Task goal:
The pictures are to be omitted when the entries are reproduced exactly.

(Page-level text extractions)
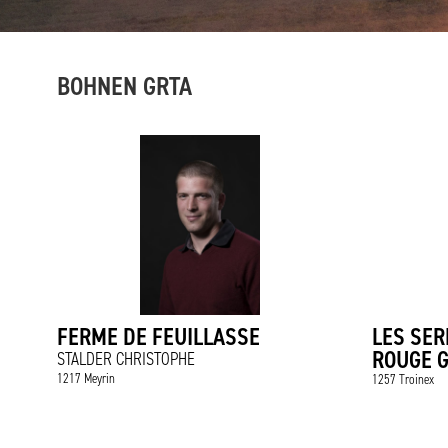
BOHNEN GRTA
FERME DE FEUILLASSE
LES SER
ROUGE 
STALDER CHRISTOPHE
1217 Meyrin
1257 Troinex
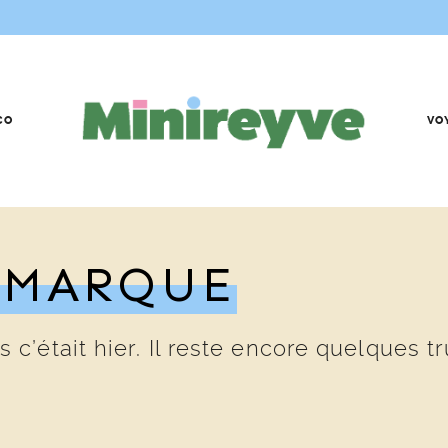
CO
VO
ÉMARQUE
’était hier. Il reste encore quelques tr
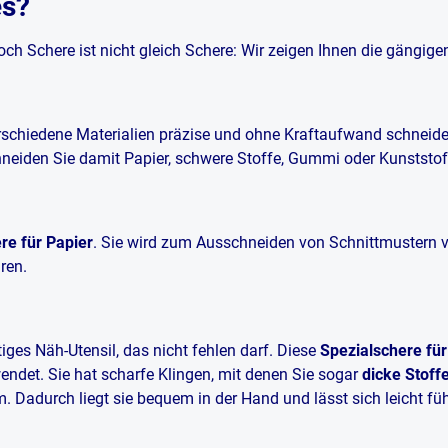
es?
ch Schere ist nicht gleich Schere: Wir zeigen Ihnen die gängige
erschiedene Materialien präzise und ohne Kraftaufwand schneiden
neiden Sie damit Papier, schwere Stoffe, Gummi oder Kunststof
re für Papier
. Sie wird zum Ausschneiden von Schnittmustern 
ren.
iges Näh-Utensil, das nicht fehlen darf. Diese
Spezialschere für 
endet. Sie hat scharfe Klingen, mit denen Sie sogar
dicke Stoff
. Dadurch liegt sie bequem in der Hand und lässt sich leicht fü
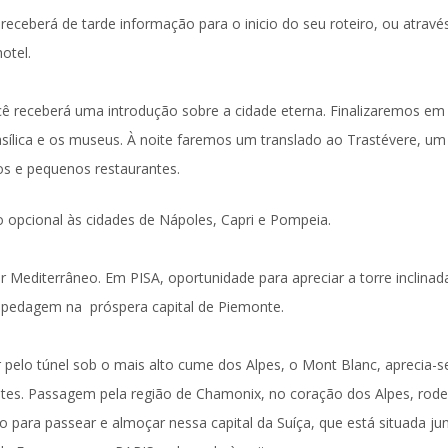
 receberá de tarde informação para o inicio do seu roteiro, ou atravé
otel.
cê receberá uma introdução sobre a cidade eterna. Finalizaremos e
asílica e os museus. À noite faremos um
translado ao Trastévere,
um
os e pequenos restaurantes.
o opcional às cidades de Nápoles, Capri e Pompeia.
Mar Mediterrâneo. Em
PISA
, oportunidade para apreciar a torre inclinad
spedagem na próspera capital de Piemonte.
pelo túnel sob o mais alto cume dos Alpes, o Mont Blanc, aprecia-s
tes. Passagem pela região de Chamonix, no coração dos Alpes, rod
o para passear e almoçar nessa capital da Suíça, que está situada ju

Result of this exercise:
BOHNEN GRTA
FERME DE FEUILLASSE
LES SER
ROUGE 
STALDER CHRISTOPHE
1217 Meyrin
1257 Troinex
CO
VO
ÉMARQUE
’était hier. Il reste encore quelques tr
es?
ch Schere ist nicht gleich Schere: Wir zeigen Ihnen die gängige
erschiedene Materialien präzise und ohne Kraftaufwand schneiden
neiden Sie damit Papier, schwere Stoffe, Gummi oder Kunststof
re für Papier
. Sie wird zum Ausschneiden von Schnittmustern 
ren.
iges Näh-Utensil, das nicht fehlen darf. Diese
Spezialschere für 
endet. Sie hat scharfe Klingen, mit denen Sie sogar
dicke Stoff
. Dadurch liegt sie bequem in der Hand und lässt sich leicht fü
 receberá de tarde informação para o inicio do seu roteiro, ou atravé
otel.
cê receberá uma introdução sobre a cidade eterna. Finalizaremos e
asílica e os museus. À noite faremos um
translado ao Trastévere,
um
os e pequenos restaurantes.
o opcional às cidades de Nápoles, Capri e Pompeia.
Mar Mediterrâneo. Em
PISA
, oportunidade para apreciar a torre inclinad
spedagem na próspera capital de Piemonte.
pelo túnel sob o mais alto cume dos Alpes, o Mont Blanc, aprecia-s
tes. Passagem pela região de Chamonix, no coração dos Alpes, rod
o para passear e almoçar nessa capital da Suíça, que está situada ju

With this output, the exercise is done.